Nuclear Politics

UK New Build / Gov’t Announces Plans To Explore New Financing Model

By David Dalton
23 July 2019

Officials say  RAB model is essential to attract private investors to back the UK’s new nuclear ambitions
Gov’t Announces Plans To Explore New Financing Model
A computer generated image of the planned Sizewell C nuclear plant in England. Photo courtesy EDF Energy.
New nuclear power plants could be rolled out under a new financing model and government investment to decarbonise the UK’s energy sector, the British government announced.

The government today set out proposals to explore the use of the regulated asset base (RAB) approach to attract “significant private investment” for future nuclear power in the UK.
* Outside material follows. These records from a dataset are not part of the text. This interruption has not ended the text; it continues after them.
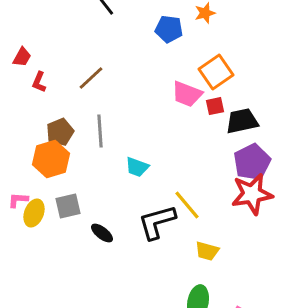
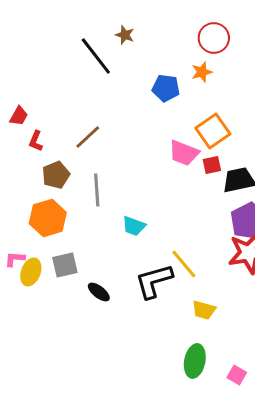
brown pentagon: (60, 132) -> (56, 175), moved

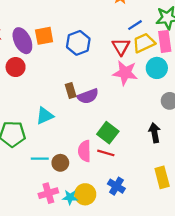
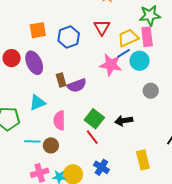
blue line: (135, 25) -> (124, 53), moved
purple ellipse: (22, 41) -> (34, 63), moved
red triangle: (121, 47) -> (102, 27), moved
black arrow: (155, 133) -> (124, 121), moved, turned -90
pink semicircle: (84, 151) -> (59, 120), moved
red line: (106, 153) -> (92, 137), turned 35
The government said the RAB financing approach, already used in major UK infrastructure projects like the Thames Tideway Tunnel sewer project, could reduce the cost of financing infrastructure and risk for developers while limiting the impact on consumers’ bills in the long-term.

In a consultation document published on Monday night, officials said the RAB model is “essential” to attract private investors to back the UK’s new nuclear ambitions at a price that is affordable for bill payers. The public purse would also compensate nuclear investors if the project was scrapped.
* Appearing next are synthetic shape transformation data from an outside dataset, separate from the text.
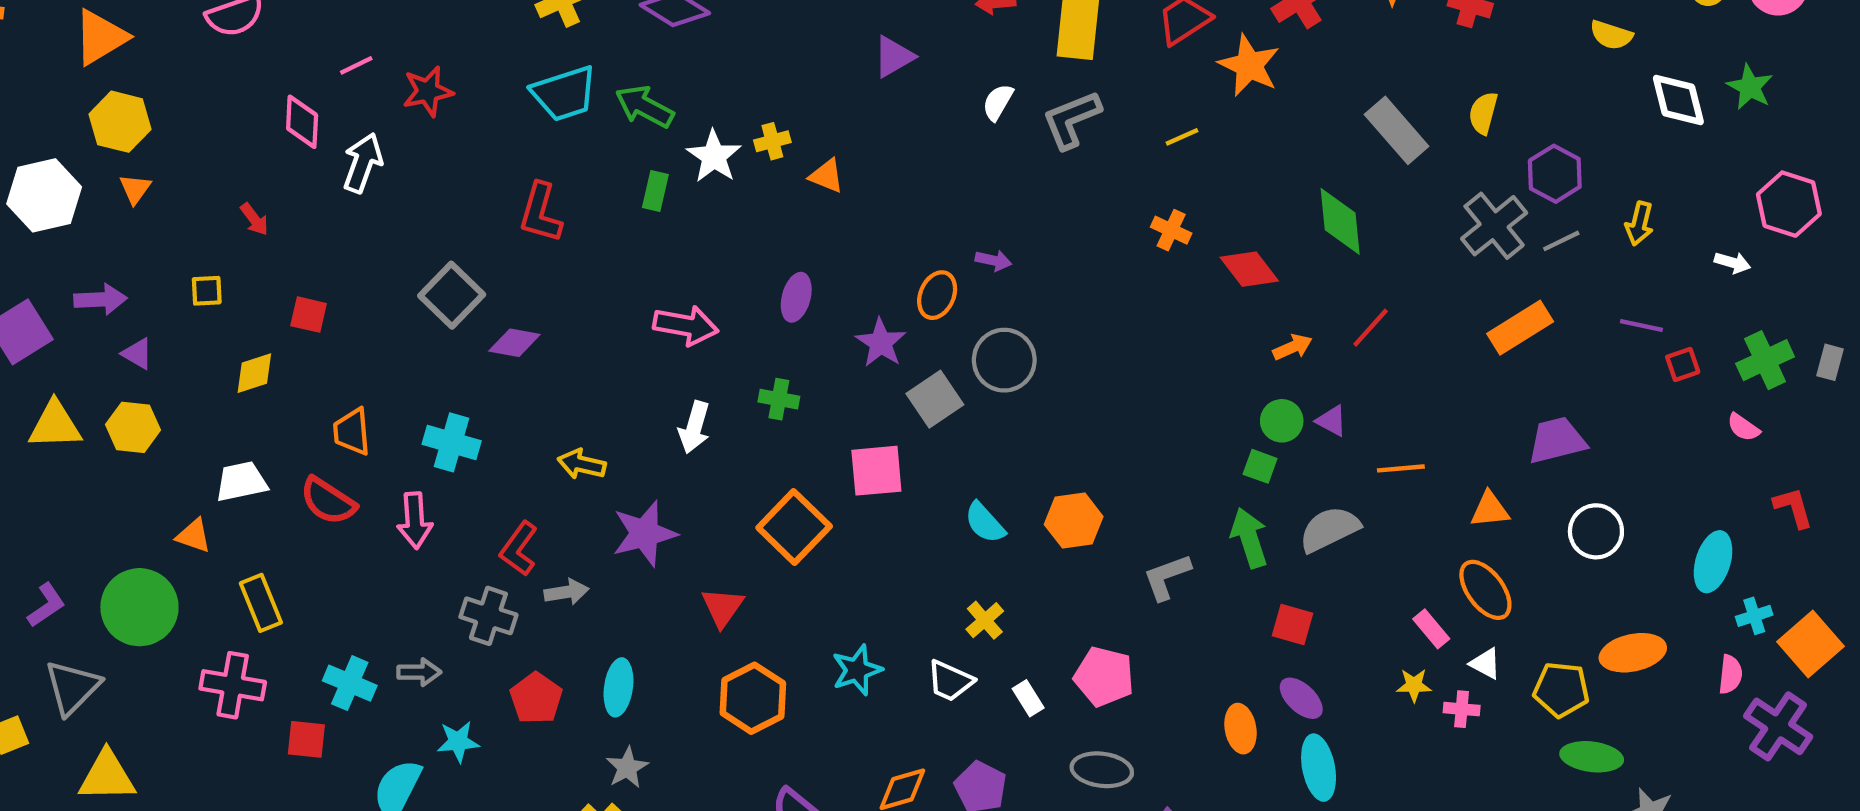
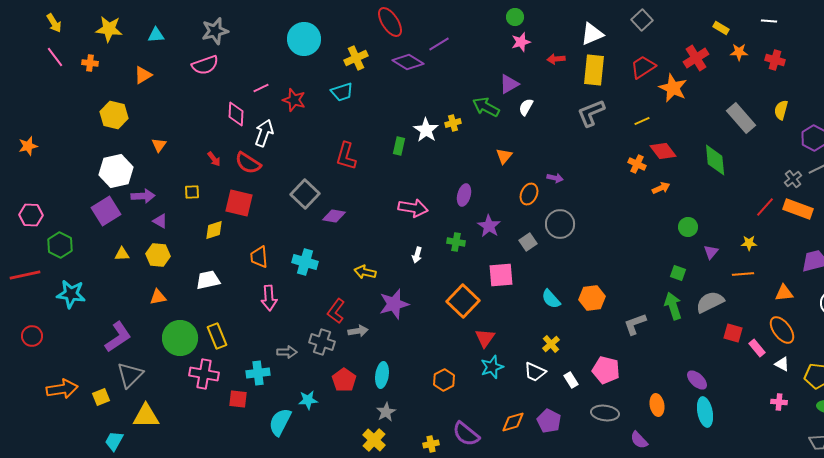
orange triangle: (100, 37) -> (143, 75), size x0.7
red star: (428, 91) -> (294, 100), turned 30
cyan trapezoid: (564, 94) -> (342, 92), moved, size x0.7
white semicircle: (998, 102) -> (526, 107), moved
green arrow: (644, 107) -> (486, 107), moved
yellow hexagon: (120, 122) -> (114, 115), moved
orange triangle: (827, 176) -> (504, 156), moved, turned 48
white hexagon: (44, 195) -> (116, 171), moved
gray cross: (1494, 226) -> (793, 179), moved, size x0.6
red diamond: (1249, 269) -> (663, 151), moved
red square: (309, 315) -> (239, 203), size x1.6
red line: (1371, 328) -> (765, 207), moved
orange rectangle: (1520, 328) -> (798, 209), turned 52
purple star: (881, 343) -> (489, 226), moved
orange arrow: (1293, 347) -> (661, 188), moved
gray square: (935, 399) -> (528, 242), size x0.7
green circle: (1282, 421) -> (688, 227), moved
purple triangle: (1332, 421) -> (711, 252), turned 42
yellow triangle: (55, 425) -> (122, 254), size x0.6
white arrow: (694, 427) -> (417, 255), size x0.7
red semicircle: (328, 501) -> (248, 163), moved
pink arrow: (415, 521) -> (269, 298), moved
orange triangle: (194, 536) -> (158, 297), moved, turned -30
purple L-shape: (46, 605) -> (118, 337), size x1.5
green circle: (139, 607) -> (180, 338), moved
red triangle: (723, 607) -> (485, 338), moved
red square: (1293, 625) -> (733, 333), moved
gray arrow: (419, 672) -> (287, 352), moved
cyan cross: (350, 683) -> (258, 373), turned -30
yellow star: (1414, 685) -> (749, 243), moved
orange hexagon: (753, 698) -> (444, 380), size x0.7
pink cross: (1462, 709) -> (779, 402), moved
orange ellipse: (1241, 729) -> (657, 405), moved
The new funding structure could be used for EDF Energy’s plans for a new EPR plant at Sizewell C in Suffolk, which was left in doubt after criticism of the costs surrounding the Hinkley Point C project in Somerset.

It could also resurrect plans to build two UK Advanced Boiling Water Reactors at the Wylfa project in North Wales, which were shelved last year because of rising construction costs and a failure to reach an agreement on financing with the UK government.

EDF Energy said today that nuclear power is needed to help the UK switch from polluting fossil fuels and reach net zero emissions. “Lower costs for financing nuclear will benefit consumers through their bills and today’s proposals show a way this can happen at Sizewell C in Suffolk,” the company said.

As a near replica of Hinkley Point C, which is under construction in Somerset, Sizewell C will be cheaper to construct and finance, EDF Energy said. It will benefit from the experience of Hinkley Point C’s engineers, contractors and suppliers and lessons from other nuclear projects, including operational EPR plants.

RAB is essentially a type of contract drawn up with the backing of government which calculates the costs and profits of a project before it is started, and allocates an investor’s profits from day one.

A government regulator sets a fixed number, the RAB, which attempts to account for all the future costs involved in the completion of a project. The regulator then also sets a fixed rate of return for the investors based on those costs.

Dieter Helm, the British economist and academic, has said RAB would solve the problem for nuclear developers risks to the developer that the government will renege on its part of the deal and that the plant will be forced off the system by the investment decisions of others, in particular where low-carbon investment is decided by and subsidised by government.

“The RAB mechanism is honoured by the regulator and the regulator is itself backed by statute, so ultimately this duty is backed by the government,” Mr Helm wrote in a recent paper.

Tom Greatrex, chief executive of the UK Nuclear Industry Association, said today that the RAB model promises to make a substantial contribution to reducing the cost of building new nuclear capacity.

He said the UK needs new nuclear plants if it is to meet its climate change targets of reducing reliance on fossil fuels while maintaining a secure, reliable system of power generation.

“This approach is already well established with investors in large infrastructure projects, and will reduce the cost to consumers as we replace our ageing fleet,” he said.